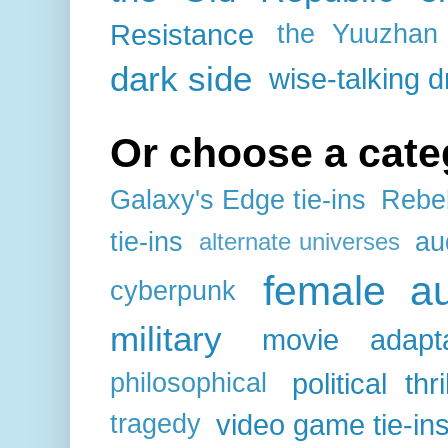
Resistance
the Yuuzhan
dark side
wise-talking d
Or choose a cate
Galaxy's Edge tie-ins
Rebel
tie-ins
au
alternate universes
female au
cyberpunk
military
movie adapta
political thri
philosophical
video game tie-in
tragedy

**WORK INSTRUCTIONS:** Skip every picture and transcribe the data above exactly.

**RESPONSE FOR THIS EXERCISE:**
Resistance
the Yuuzhan
dark side
wise-talking d
Or choose a cate
Galaxy's Edge tie-ins
Rebel
tie-ins
au
alternate universes
female au
cyberpunk
military
movie adapta
political thri
philosophical
video game tie-in
tragedy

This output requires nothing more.